Mas o que provavelmente é a pista mais clara de onde nos situamos está no livro "Os raios e as iniciações". Nele, ao falar das 14 regras da iniciação grupal, nos diz que não é necessário que todos os membro do grupo sejam iniciados ao mesmo tempo, ao responder a uma dúvida hipotética sobre a possibilidade de um indivíduo "atrasar" a evolução do grupo a que pertence. E ele prossegue:
Basicamente, o que estou querendo dizer a respeito dessas regras tem relação com a terceira iniciação - a iniciação da personalidade integrada. Todavia, elas necessariamente tem uma relação com a segunda iniciação, e são consequentemente de maior interesse geral, pois esta é a iniciação que se apresenta a tantos aspirantes hoje - a demonstração de controle da formidável natureza emocional.
Imagino que podemos nos colocar então como personalidades em busca da segunda, ou quando muito da terceira iniciação, que corresponde a primeira grande iniciação. Mas independente do interesse intelectual que esse tipo de informação carrega, não acredito que o tempo gasto tentando nos situar em relação ao ponto de evolução em que nos encontramos seja produtivo - para não dizer que seja contraprodutivo. E DK nos dá inúmeras lições de humildade em seus livros. Por exemplo, a terceira iniciação é buscada pelo que ele denomina de personalidades já integradas, ou por homens que já podem se autodenominar "personalidades reais".
Nesse sentido, deixo como despedida um trecho do livro "Cura Esotérica" cujo significado deveria servir de alerta - e motivação - para todos nós.

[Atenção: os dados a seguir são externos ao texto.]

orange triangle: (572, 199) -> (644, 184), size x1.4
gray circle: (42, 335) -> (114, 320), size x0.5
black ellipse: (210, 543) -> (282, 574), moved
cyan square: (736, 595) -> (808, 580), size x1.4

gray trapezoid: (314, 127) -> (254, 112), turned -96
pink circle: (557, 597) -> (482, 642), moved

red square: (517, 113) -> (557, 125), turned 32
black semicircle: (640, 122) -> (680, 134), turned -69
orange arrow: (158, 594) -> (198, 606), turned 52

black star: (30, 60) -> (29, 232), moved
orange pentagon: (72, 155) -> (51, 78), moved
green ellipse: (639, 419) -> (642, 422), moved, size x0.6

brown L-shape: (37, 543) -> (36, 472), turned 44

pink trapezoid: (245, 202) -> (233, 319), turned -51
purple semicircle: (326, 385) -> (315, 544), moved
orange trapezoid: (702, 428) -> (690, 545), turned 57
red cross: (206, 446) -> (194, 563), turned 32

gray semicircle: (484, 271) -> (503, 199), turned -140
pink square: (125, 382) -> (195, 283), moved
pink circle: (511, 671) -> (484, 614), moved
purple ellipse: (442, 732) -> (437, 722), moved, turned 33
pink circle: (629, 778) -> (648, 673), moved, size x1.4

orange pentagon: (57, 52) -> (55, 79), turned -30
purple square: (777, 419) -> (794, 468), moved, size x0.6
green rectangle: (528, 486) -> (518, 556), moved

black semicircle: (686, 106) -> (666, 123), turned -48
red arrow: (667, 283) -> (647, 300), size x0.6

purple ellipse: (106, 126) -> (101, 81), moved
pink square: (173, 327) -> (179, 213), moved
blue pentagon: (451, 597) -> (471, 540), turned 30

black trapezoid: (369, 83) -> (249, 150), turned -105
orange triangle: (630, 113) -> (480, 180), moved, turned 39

Existem hoje no mundo muitas personalidades verdadeiramente integradas. Elas, por causa dessa integração entre alma e personalidade, podem trilhar o Caminho do Discípulo Aceito. Este é um desdobramento bastante útil, se você puder entender suas implicações e significado, e surge a questão de como outros que ainda estão no processo de reorientação podem desenvolver uma integração adequada da personalidade. Eles nunca conseguirão se depreciarem ou superestimarem a si mesmos. Muitos tendem a se considerar como personalidades por causa de sua boa vontade natural, ou porque são estudantes do oculto. Eles se esquecem de que um estudante do oculto é um que está em busca do que está escondido - no seu caso daquele fio integrador escondido que permitirá fundir os três corpos e desta forma verdadeiramente merecer o nome de personalidade. Alguns deles não podem se tornar personalidades nesta vida, mas eles podem desenvolver o conceito mental desta possibilidade e sua natureza; eles precisam lembrar que "como um homem pensa em seu coração, assim ele é.". Isto não é uma perda de tempo, mas um processo muito necessário e um pelo qual todos os Membros da Hierarquia já passaram.